--- MATERIAL SUPPLIED ---

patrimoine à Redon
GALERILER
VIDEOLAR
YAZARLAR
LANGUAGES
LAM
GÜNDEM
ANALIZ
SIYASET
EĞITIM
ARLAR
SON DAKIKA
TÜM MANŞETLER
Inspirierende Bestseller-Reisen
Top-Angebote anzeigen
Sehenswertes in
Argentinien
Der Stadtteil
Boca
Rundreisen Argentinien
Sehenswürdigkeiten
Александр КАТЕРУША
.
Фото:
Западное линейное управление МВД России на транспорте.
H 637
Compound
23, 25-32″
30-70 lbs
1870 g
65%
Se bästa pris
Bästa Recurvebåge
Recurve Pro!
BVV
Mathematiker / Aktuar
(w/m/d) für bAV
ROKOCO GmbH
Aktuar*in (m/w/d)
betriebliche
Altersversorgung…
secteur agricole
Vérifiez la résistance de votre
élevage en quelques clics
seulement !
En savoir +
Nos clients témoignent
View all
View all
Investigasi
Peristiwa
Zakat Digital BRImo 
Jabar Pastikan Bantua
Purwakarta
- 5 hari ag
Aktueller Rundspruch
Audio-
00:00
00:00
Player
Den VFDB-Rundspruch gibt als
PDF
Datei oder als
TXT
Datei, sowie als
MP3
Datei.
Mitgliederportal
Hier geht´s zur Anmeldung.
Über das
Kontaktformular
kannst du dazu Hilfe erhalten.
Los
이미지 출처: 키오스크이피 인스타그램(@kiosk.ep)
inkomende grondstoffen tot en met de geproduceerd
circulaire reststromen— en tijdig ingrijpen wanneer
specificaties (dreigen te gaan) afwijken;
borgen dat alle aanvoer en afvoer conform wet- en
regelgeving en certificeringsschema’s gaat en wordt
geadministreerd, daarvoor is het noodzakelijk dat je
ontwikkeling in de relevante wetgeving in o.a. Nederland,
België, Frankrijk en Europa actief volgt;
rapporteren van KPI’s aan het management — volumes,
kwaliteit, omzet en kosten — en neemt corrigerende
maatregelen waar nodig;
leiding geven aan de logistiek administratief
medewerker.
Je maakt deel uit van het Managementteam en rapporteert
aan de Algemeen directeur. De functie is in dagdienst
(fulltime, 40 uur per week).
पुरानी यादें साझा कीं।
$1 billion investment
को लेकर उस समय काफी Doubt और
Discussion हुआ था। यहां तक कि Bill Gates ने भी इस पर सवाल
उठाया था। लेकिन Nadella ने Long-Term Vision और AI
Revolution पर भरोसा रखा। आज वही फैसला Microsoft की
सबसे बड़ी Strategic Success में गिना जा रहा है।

---

→ THE TASK: Starting with the line with "België, Frankrijk en Europa actief volgt;" above and going on through the line with "Je maakt deel", transcribe every line exactly, both ends included, and add nothing.

→ TASK ANSWER:
België, Frankrijk en Europa actief volgt;
rapporteren van KPI’s aan het management — volumes,
kwaliteit, omzet en kosten — en neemt corrigerende
maatregelen waar nodig;
leiding geven aan de logistiek administratief
medewerker.
Je maakt deel uit van het Managementteam en rapporteert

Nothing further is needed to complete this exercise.